For the fourth time in as many years, Rhode Island state lawmakers are pushing for changes that would end the inclusion of an unfair clause in trucking contracts.
House Speaker Pro Tem Brian Patrick Kennedy, D-Hopkinton, and four more House lawmakers have introduced a bill to prohibit indemnification clauses in trucking contracts. The clauses are set up to protect shippers or hold them harmless from anything that happens with a shipment.
This year’s version, much like previous versions, would outlaw provisions in contracts that provide for shippers to be indemnified for losses caused by their own negligence and make them “void and unenforceable.”
The Owner-Operator Independent Drivers Association supports the effort.
Mike Matousek, OOIDA’s director of government affairs, says the protection is a reasonable and fair solution to address rules that essentially provide shippers and receivers with immunity from any damage caused by their negligence while a trucker is on their property.

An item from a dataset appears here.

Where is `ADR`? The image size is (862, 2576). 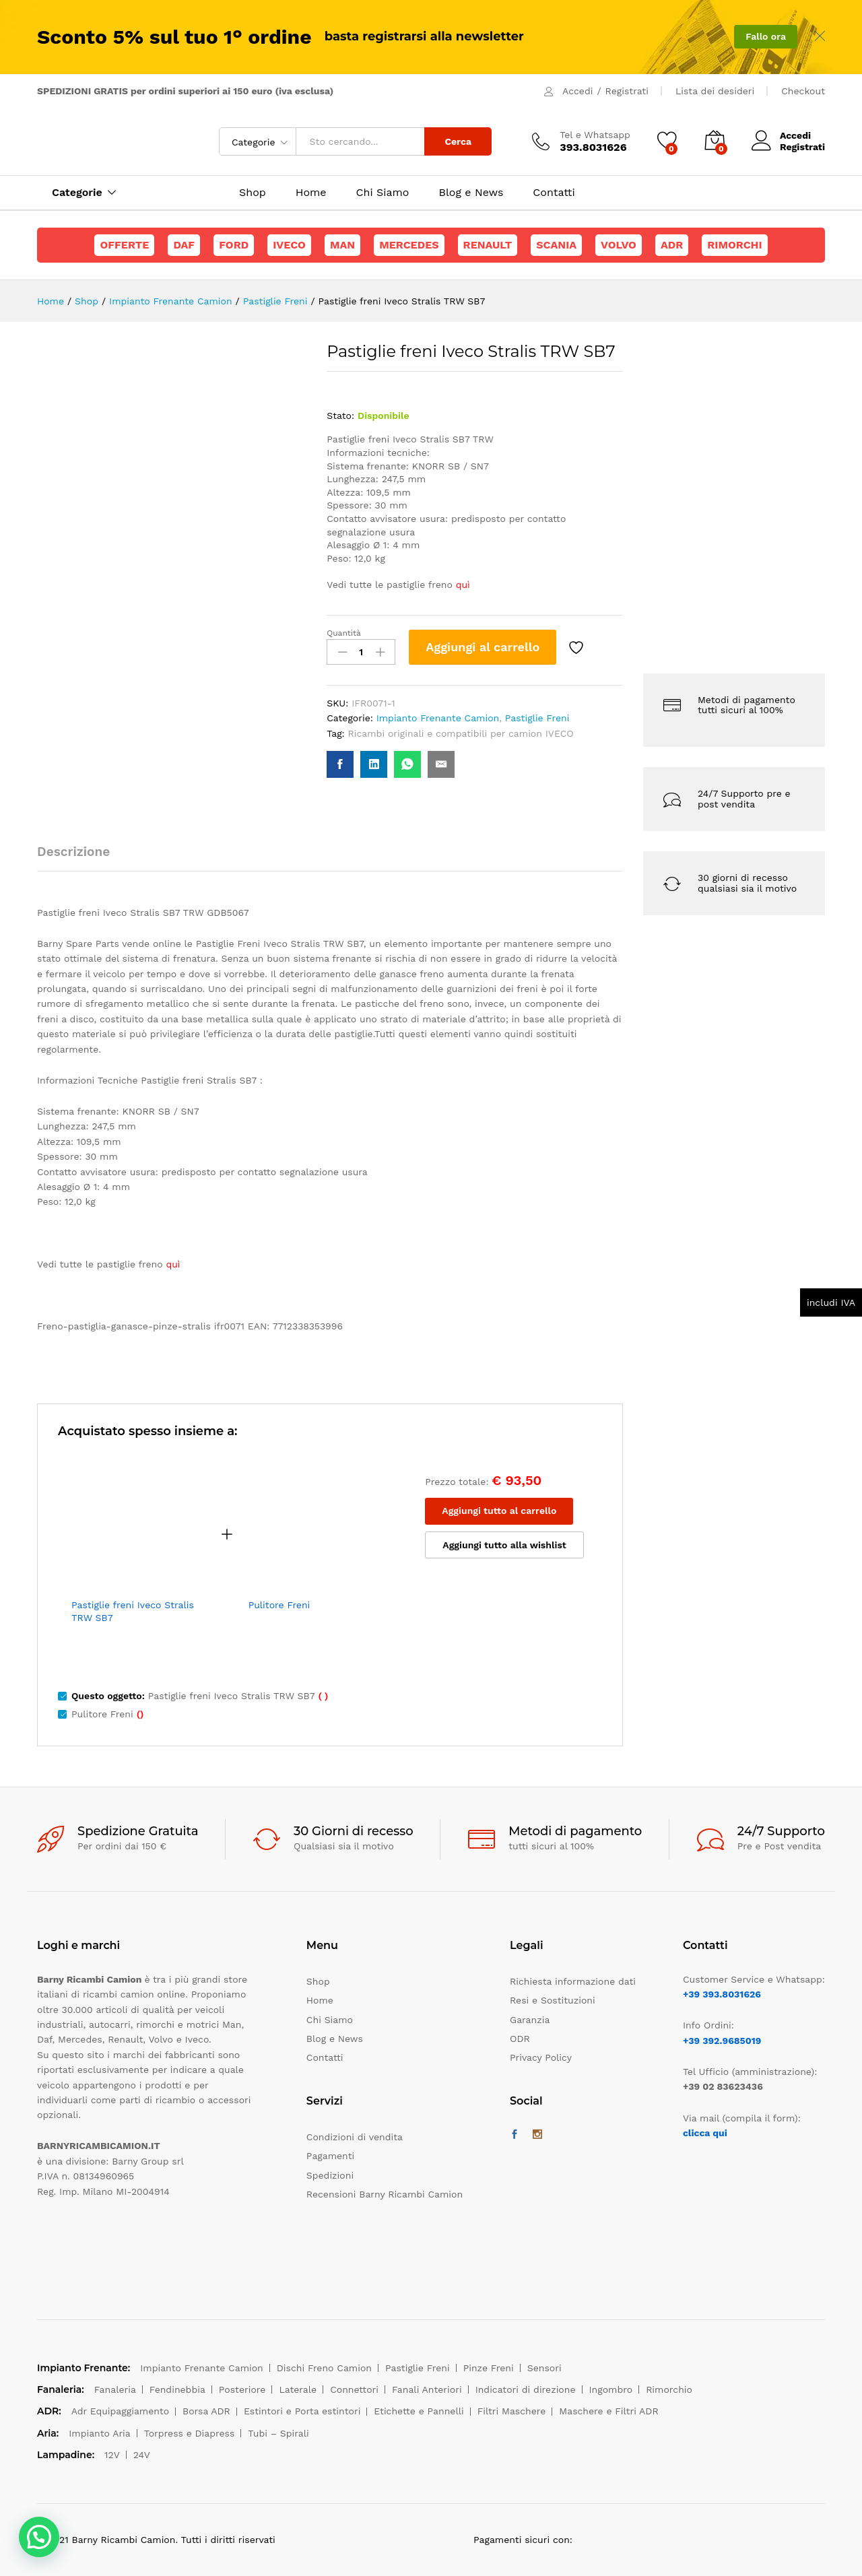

“Truckers should not be held liable for damages or injuries that are caused by the negligence of shippers and receivers,” he said. “Conversely, shippers and receivers should not be held liable for damages or injuries that arise from the negligence of a trucker.”
States lawmakers across the country have been active in recent years changing rules on indemnity clauses. To date, 45 states have acted to forbid unfair provisions from contracts.
A full list of states, and the laws, where protections are in place is available. In addition to Rhode Island, states yet to adopt protections are Delaware, Mississippi, New Hampshire and Vermont.
Affected contracts in Rhode Island would be defined as “a contract, agreement, or understanding” between a motor carrier and a shipper covering the transportation of property by motor carriers, entrance on property to load, unload, or transport property.
The bill, H7308, is in the House Corporations Committee.